Assignment:
Look through the entries for the line containing "21x8x1,6 cm". Then output that line and every line after it, exactly, to the end.

━━━━

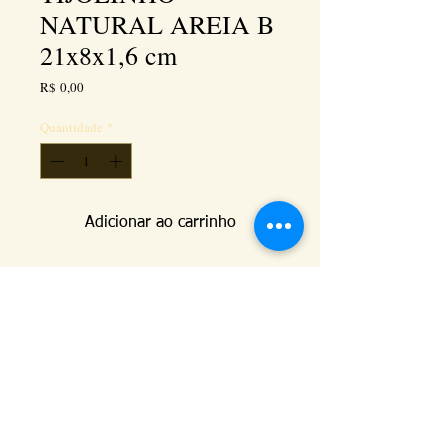
NATURAL AREIA B
21x8x1,6 cm
Preço
R$ 0,00
Quantidade
*
Adicionar ao carrinho
Este produto tem duas faces, uma com ranhuras e 
aresta viva e a outra face sendo boleada e sem 
ranhuras. Esta imagem é com a face boleada a 
vista.
Kéramus Design Tijolinhos Aparentes, Lajotas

━━━━

Result:
21x8x1,6 cm
Preço
R$ 0,00
Quantidade
*
Adicionar ao carrinho
Este produto tem duas faces, uma com ranhuras e 
aresta viva e a outra face sendo boleada e sem 
ranhuras. Esta imagem é com a face boleada a 
vista.
Kéramus Design Tijolinhos Aparentes, Lajotas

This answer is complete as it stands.